He’s acutely aware of this fact, as he skirts along the edge of Gotham Cemetery, one hand wrapped around the small pocket knife his father gave him for his last birthday. His camera swings where it’s hanging around his neck, and nearly smacks into the wrought iron gate when Tim jumps for the fifth time when the wind makes the trees creak a little too ominously. He considers going back the way he came, but he’s fairly certain he’s about halfway through the cemetery, so he might as well just continue cutting through it.
Because that’s exactly what any sane person would do.
Actually, a sane person probably wouldn’t venture through Gotham Cemetery in the middle of the night in the first place.
A sane person would also probably not be out and about chasing Batman, who’d developed a knack for beating most of his bad guys nearly to death.
Tim tries to not think about that too much. He takes a deep breath and keeps going, gripping the small pocket knife so tightly that his fingers start to ache. He saw Batman jump over the side of the cemetery, silent as a shadow, and he followed. Of course, it was a bit harder for him, scaling the fence and tearing his jeans when he lost his balance and toppled over the side.
Tim’s only been inside Gotham Cemetery once before, months ago back when Jason’s death was still the only thing the media wanted to talk about. He’d gone after school to lay down a small bouquet of flowers on his grave. It had been creepy, but that was nothing compared to how completely terrifying the cemetery was at night.
Tim shivers when another cold wind blows through his jacket and he regrets not wearing more layers. Or at least wearing a scarf.
Another gust of wind howls through the trees and Tim freezes, hoping his eyes are playing tricks on him and that he didn’t just see something move.
He breathes heavily and realizes with dread that he’s standing on a path, leaving him open to attacks from pretty much all sides.
He quickly decides his best bet is to just walk quicker. He can see the gate, a bit further away, and exhales in relief. Honestly, he considers just heading straight home after this, maybe make himself hot chocolate and watch a movie until he forgets about this whole thing.

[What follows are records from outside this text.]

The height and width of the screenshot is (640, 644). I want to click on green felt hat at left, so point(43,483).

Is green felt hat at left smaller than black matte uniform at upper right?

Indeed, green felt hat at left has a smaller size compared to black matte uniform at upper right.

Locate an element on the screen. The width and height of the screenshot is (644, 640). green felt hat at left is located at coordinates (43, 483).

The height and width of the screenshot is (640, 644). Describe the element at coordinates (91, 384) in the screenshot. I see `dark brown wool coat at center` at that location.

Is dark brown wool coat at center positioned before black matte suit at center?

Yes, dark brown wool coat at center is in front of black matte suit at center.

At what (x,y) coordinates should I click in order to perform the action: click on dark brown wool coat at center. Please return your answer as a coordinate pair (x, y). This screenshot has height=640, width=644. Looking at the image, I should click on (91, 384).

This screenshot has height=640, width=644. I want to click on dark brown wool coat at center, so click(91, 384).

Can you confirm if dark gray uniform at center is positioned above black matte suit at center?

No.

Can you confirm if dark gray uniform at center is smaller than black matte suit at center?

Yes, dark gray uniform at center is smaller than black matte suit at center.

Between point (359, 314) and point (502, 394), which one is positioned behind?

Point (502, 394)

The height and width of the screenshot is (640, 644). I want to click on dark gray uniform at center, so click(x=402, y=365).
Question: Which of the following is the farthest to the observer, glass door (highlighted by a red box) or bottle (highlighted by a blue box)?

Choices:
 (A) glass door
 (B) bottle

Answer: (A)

His skin crawls and he feels far too exposed. The wind dies down and Tim’s heart stops when he hears rustling behind him. He pulls out his knife but doesn’t get to use it before a shape jumps at him from behind a crumbling stone statue. Tim shrieks and stumbles back, tripping over his own feet and going down hard.

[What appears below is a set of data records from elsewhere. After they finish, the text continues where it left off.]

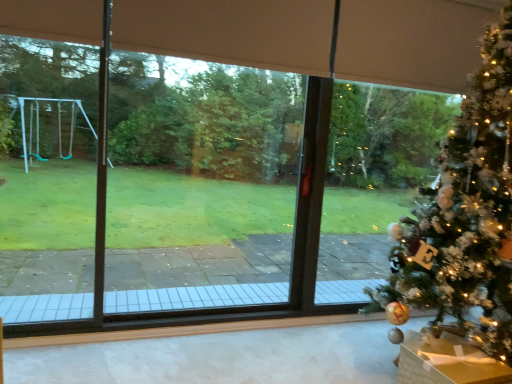 Question: From a real-world perspective, is white fluffy christmas tree at right physically located above or below metallic gold ornament at lower right?

Choices:
 (A) below
 (B) above

Answer: (B)

Question: Is white fluffy christmas tree at right in front of or behind metallic gold ornament at lower right in the image?

Choices:
 (A) front
 (B) behind

Answer: (A)

Question: In terms of width, does white fluffy christmas tree at right look wider or thinner when compared to metallic gold ornament at lower right?

Choices:
 (A) wide
 (B) thin

Answer: (A)

Question: In the image, is metallic gold ornament at lower right positioned in front of or behind white fluffy christmas tree at right?

Choices:
 (A) behind
 (B) front

Answer: (A)

Question: Is point (450, 370) positioned closer to the camera than point (408, 243)?

Choices:
 (A) closer
 (B) farther

Answer: (A)

Question: Would you say metallic gold ornament at lower right is inside or outside white fluffy christmas tree at right?

Choices:
 (A) inside
 (B) outside

Answer: (A)

Question: Considering the positions of metallic gold ornament at lower right and white fluffy christmas tree at right in the image, is metallic gold ornament at lower right bigger or smaller than white fluffy christmas tree at right?

Choices:
 (A) big
 (B) small

Answer: (B) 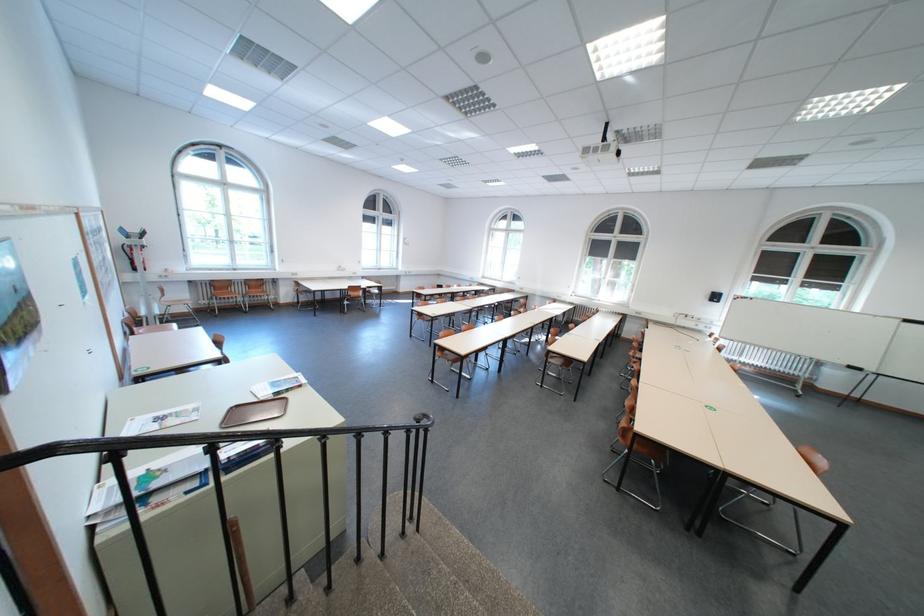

The person, still on top of Tim, wrestles him to the ground, trying to pin his arms down. Gravel crunches under him, biting into his skin. Tim bucks, trying to get free. He can’t believe he’s about to be murdered in a Gotham cemetery.
Tim is about to be murdered.
He shouts, hitting the person, trying desperately to push them off. The person on top of him makes a low, guttural sound that does absolutely nothing for the terror fueling Tim’s desperation and adrenaline.
He blinks up and sees startling blue eyes staring wildly at him, blown wide. They’re so familiar. Tim’s breath stutters and his struggling slows a bit. The person above him is covered in mud and dirt, his hair matted and dark, though Tim can’t tell if it’s the natural color or because of the mud.
But those eyes. Tim’s seen them in interviews on the internet. He’s seen them at Gotham Academy those few times he managed to catch a glimpse of him in the hallways.
His eyes flicker down. Despite the mud and what looks alarmingly like blood, it’s still unmistakably a suit.
He inhales hoarsely, confusion mixing with the terror. “Jason?” he asks.
The person above him stops moving entirely and Tim pushes him off easily. On shaking arms, he immediately scoots as far away as he can manage without collapsing. A strange noise crawls up his throat and he presses a hand to his mouth and tries to regain control. He will not cry.
“Jason… Todd?” he tries again, eyes fixed on the hunched shape a few yards from him.
The person looks up, eyes wide. There’s no alarm, just the faintest spark of recognition in them, like he recognizes his name.
“Okay,” Tim says, voice a bit reedy. “Okay, this is fine. I can handle this. Absolutely.”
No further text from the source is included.